Los pelotudos del pádel

Roberto Fontanarrosa fue para mí una de las personas más brillantes de la literatura argentina de las últimas décadas. Si bien él se definía como un dibujante de historietas, sus cuentos y demás contribuciones a la cultura popular argentina ampliaron el horizonte de su legado. A menudo pronunciaba frases brillantes y aparentemente —no estoy seguro , pero no me extranaría— una de ellas fue la siguiente:

«Debido a que la velocidad de la luz es mucho mayor que la del sonido, ciertas personas nos parecen brillantes durante un rato antes de escuchar las pelotudeces que dicen.»

Los que tenemos la oportunidad de viajar hacia las fronteras del pádel, es decir, hasta aquellos lugares en donde el pádel está comenzando, normalmente tratamos con padelistas novatos pero que no son nuevos deportistas. Quiero decir que pueden ser nuevos en el pádel pero en general tienen experiencia en otros deportes, siendo el tenis la referencia más habitual.
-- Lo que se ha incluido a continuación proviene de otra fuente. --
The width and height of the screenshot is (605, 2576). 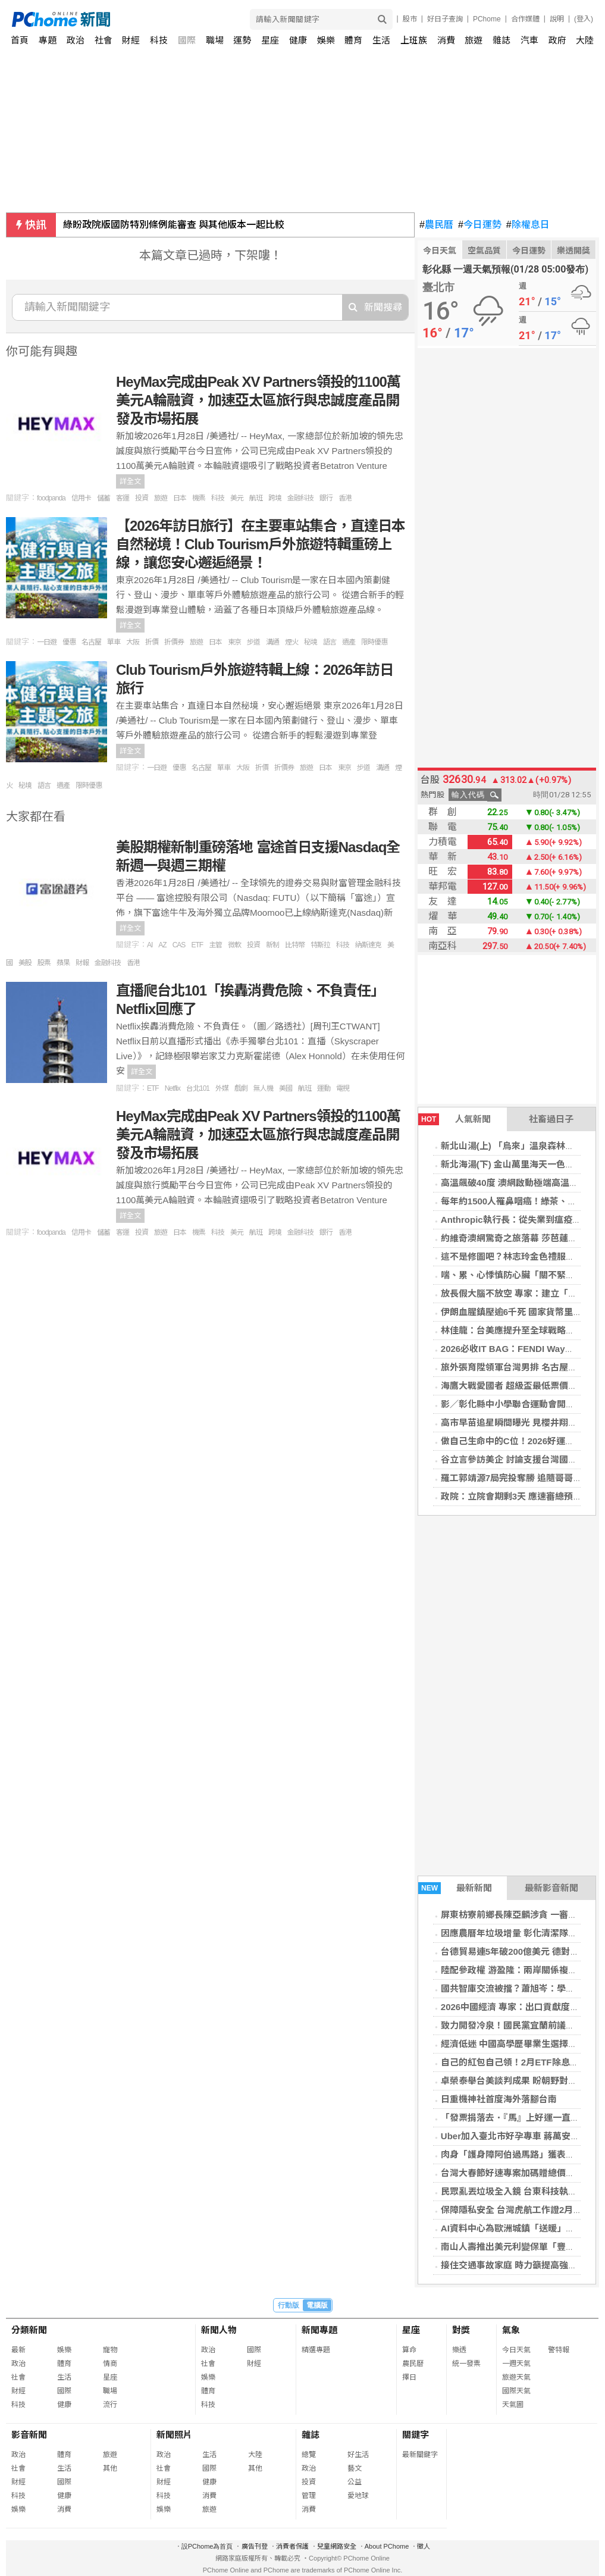 What do you see at coordinates (348, 642) in the screenshot?
I see `遺產` at bounding box center [348, 642].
Jugadores, técnicos, promotores o empresarios de otras disciplinas que encuentran en el pádel novedades interesantes, ya sea porque se divierten, ven un negocio, una ampliación de sus servicios, les interesa el fenómeno que ha generado y quieren promoverlo, o simplemente porque se contagiaron (recuerden que el pádel es un virus).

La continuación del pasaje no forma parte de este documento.